Thomas sentì il sangue abbandonargli il volto, lasciandolo pallido come un cencio. Arretrò di un passo. Newt sorrideva sardonico, ma quando vide l'espressione sul volto del suo nuovo amico si sporse sul tavolo e spinse il ragazzo asiatico a sedersi. « Smettila, Minho, o il naso te lo spacco io ».
Minho abbandonò il cipiglio aggressivo e cominciò a ridere. Rise fino a non avere più fiato e tutti i Radurai lo imitarono, battendo le mani sul tavolo o i piedi sul pavimento. Minho si rialzò in piedi e, dopo essersi asciugato le lacrime con una manica, allungò una mano verso Thomas. Il suo sorriso si era addolcito e lui sembrava chiedergli scusa con lo sguardo.
« Io sono Minho, pive », disse quando Thomas ebbe trovato il coraggio di avvicinarsi. « Mi dispiace per lo scherzo, ma se avessi visto la tua faccia avresti detto che ne valeva la pena ».
« Lo spero bene », replicò Thomas con un sorriso imbarazzato. Minho gli fece l'occhiolino e indicò a lui e a Newt di sedersi al tavolo. « Fate spazio », intimò agli altri Radurai. Thomas si sedette accanto a Newt e a un ragazzino paffuto che aveva tutta l'aria di essere troppo giovane per frequentare un luogo come quello a un orario come quello. Il ragazzino gli strinse la mano. « Ciao, Thomas, io sono Chuck. Ero io il fagio, fino a un attimo fa ».
« Tu eri un cosa? »
Chuck rise. « L'ultimo arrivato », spiegò. Thomas aggrottò le sopracciglia. Questi ragazzi avevano un proprio vocabolario. Possibile che passassero il loro tempo libero a inventare parole nuove? Detta così, non sembrava molto divertente.

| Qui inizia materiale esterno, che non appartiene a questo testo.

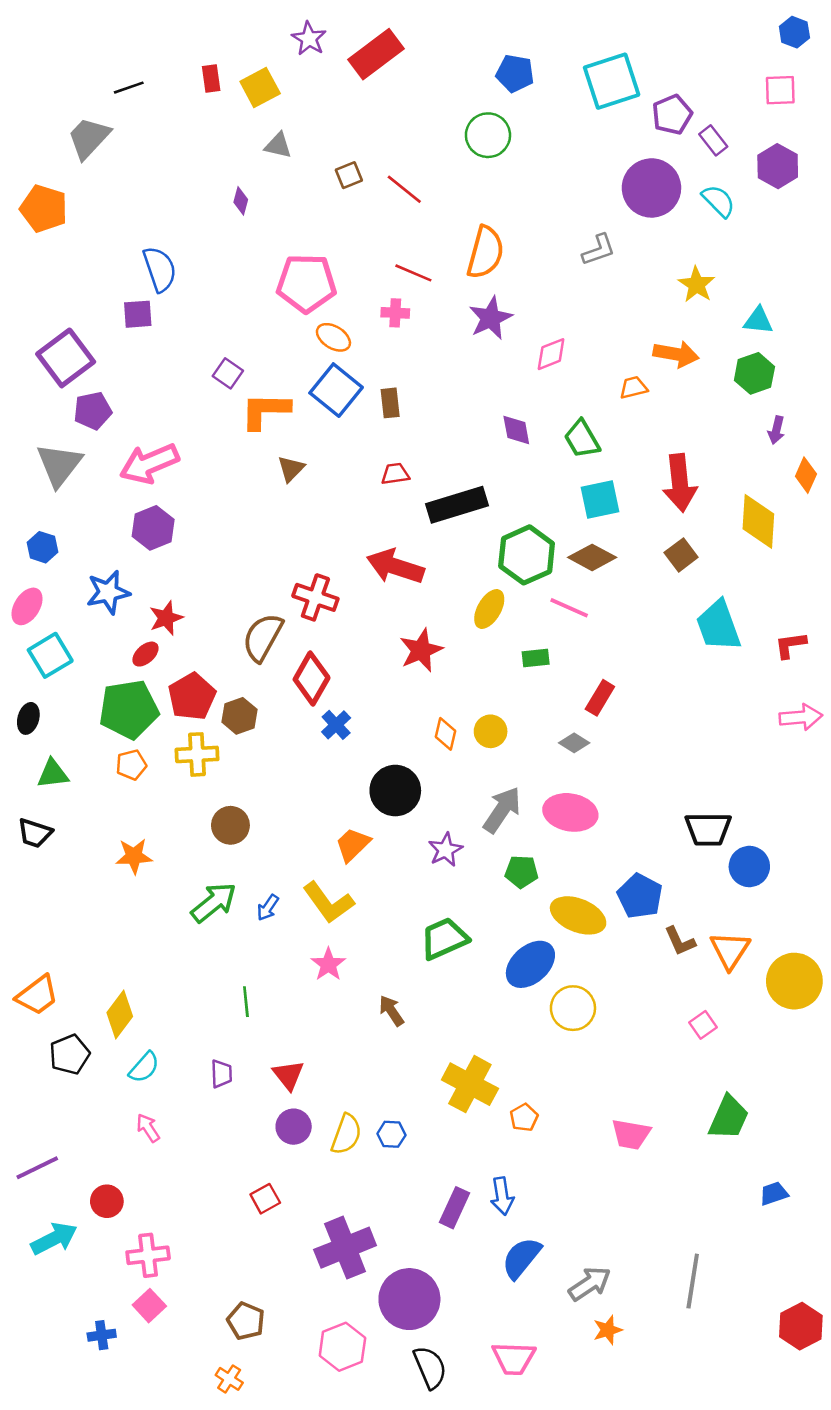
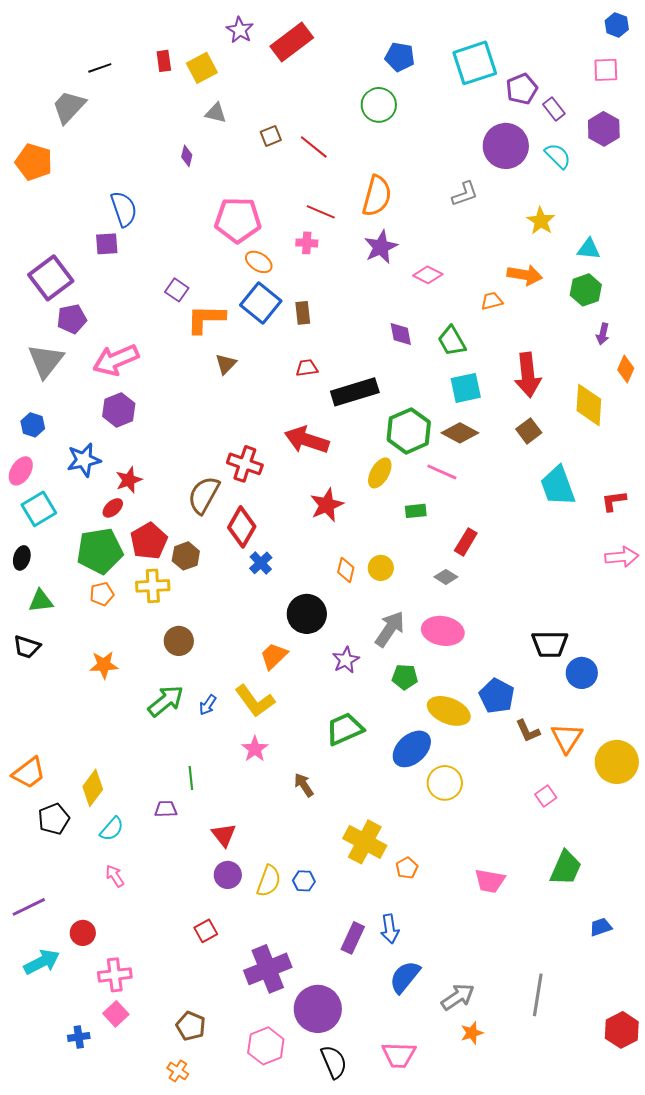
pink diamond: (551, 354) -> (428, 275), turned 48
purple trapezoid: (221, 1074) -> (166, 809), moved, turned -90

« Voi avete una parola diversa per ogni cosa? Pive, fagio, Radurai... perché Radurai? »
Minho sospirò. « È una lunga storia », disse, portandosi il bicchiere alle labbra.
« Non lo è », disse invece Newt con un ghigno. « Molti di noi si sono conosciuti a un campo estivo, qualche anno fa. Sai, uno di quei posti in cui i genitori stressati parcheggiano i propri figli per non averli tra i piedi durante le vacanze ».
« Se avessi avuto un figlio come te », lo interruppe un ragazzo, puntandogli un dito contro, « anch'io l'avrei lasciato marcire in un campo estivo, Newt ».
« Sta' zitto, Gally. C'eri anche tu ».
« Fu una mia scelta ».
« Certo. Tutti ricordiamo l'espressione di giubilo sul tuo volto quando i capigruppo ci costrinsero a camminare nel bosco per sei ore consecutive ».
« O mio Dio ». Minho si coprì il volto con una mano e scosse la testa. « Non dovevi ricordarmelo. Sul serio, non credo di aver mai vomitato tanto, dopo tutte le schifezze che avevamo mangiato ».
Chuck diede una pacca sulla spalla al ragazzo che gli sedeva accanto: era robusto e aveva il volto ricoperto di peli. « Se ci fosse stato Frypan! »
Newt rise e tornò a guardare Thomas. Il suo sguardo scivolò sulle sue labbra per un istante, prima che lo spostasse davanti a sé, concentrandolo su di un punto a caso. « Quel posto di sploff era chiamato Radura. Noi siamo i Radurai ».
Il modo in cui lo disse aveva un non so che di epico.
« Sto per commuovermi », biascicò Minho, asciugandosi lacrime inesistenti con un fazzoletto, e Thomas rise. La piega che stava prendendo quella serata gli piaceva sempre di più.